7. Carrying Context from the UI
Most AI assistants treat context as chat history. In dashboards with AI assistants, one of the challenges is context mismatch. Users may ask about a specific view, chart or table they are viewing, but the assistant usually sees chat text and broad metadata or perform queries that are outside the scope the user switched from. The assistant does not reliably know the exact live view behind the question. As filters, aggregations, and user focus change, responses become disconnected from what the user actually sees. For example, a user may apply a filter for assets that have reached end-of-support for one or more architectures or product types, but the assistant may still answer from a broader prior context.

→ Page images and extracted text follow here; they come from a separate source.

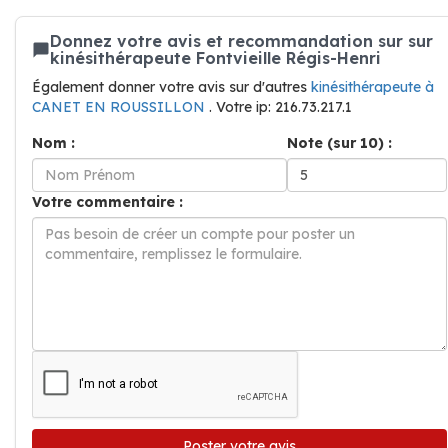
Donnez votre avis et recommandation sur sur
kinésithérapeute Fontvieille Régis-Henri
Également donner votre avis sur d'autres
kinésithérapeute à
CANET EN ROUSSILLON
. Votre ip: 216.73.217.1
Nom :
Note (sur 10) :
Votre commentaire :
Poster votre avis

We enabled an option in which UI context is explicit and continuous. Each AI turn is grounded in the actual view state of the selected dashboard content or even objects, not just conversation history. This gives the assistant precise situational awareness and keeps answers aligned with the user’s current screen. Users are made aware that they are within their view context when they switch to the assistant window,
For users, the biggest gain is accuracy they can verify quickly. Answers are tied to the exact view they are looking at, so responses feel relevant instead of generic. It also reduces friction: fewer clarification loops, and smoother transitions when switching between dashboard views and objects. The assistant feels less like a separate chat tool and more like an extension of the interface.
8. Building AI with AI
We develop these agentic systems using AI-assisted workflows. It’s about encoding a senior software engineer’s knowledge into machine-readable patterns that any new team member, human or AI, can follow.
We maintain rules that define code conventions, architectural patterns, and domain-specific requirements. These rules are always active during development, ensuring consistency regardless of who writes the code. For complex tasks, we maintain command files that break multi-step operations into structured sequences. These are shared across the team, so a new developer can pick things up quickly and contribute effectively from day one.
Features that previously required multi-week sprint cycles now ship in days.
The key insight: the value isn’t necessarily in AI’s general intelligence and what state-of-the-art model you use. It’s in the encoded constraints that channel that intelligence toward useful outputs. A general-purpose model with no context writes generic code. The same model with access to project conventions and example patterns writes code that fits the codebase.
There’s a moat in building a project as AI-native from the start. Teams that treat AI assistance as infrastructure, that invest in making their codebase legible to AI tools, move faster than teams that bolt AI on as an afterthought.
Conclusion
None of these patterns are technically sophisticated. They’re obvious in hindsight. The challenge isn’t knowing them; it’s prioritizing them over more exciting work.
It’s tempting to chase the latest protocol or orchestration framework. But users don’t care about your architecture. They care whether the system helps them do their job and is evolving quickly to inject efficiency into more elements of their workflow.
The gap between “technically impressive demo” and “actually useful tool” is filled with many of these unglamorous patterns. The teams that build lasting AI products are the ones willing to do the boring work well.
These patterns emerged from building a production AI Assistant at Cisco’s Customer Experience organization. None of this would exist without the team of architects, engineers and designers who argued about the right abstractions, debugged the edge cases, and kept pushing until the system actually worked for real users.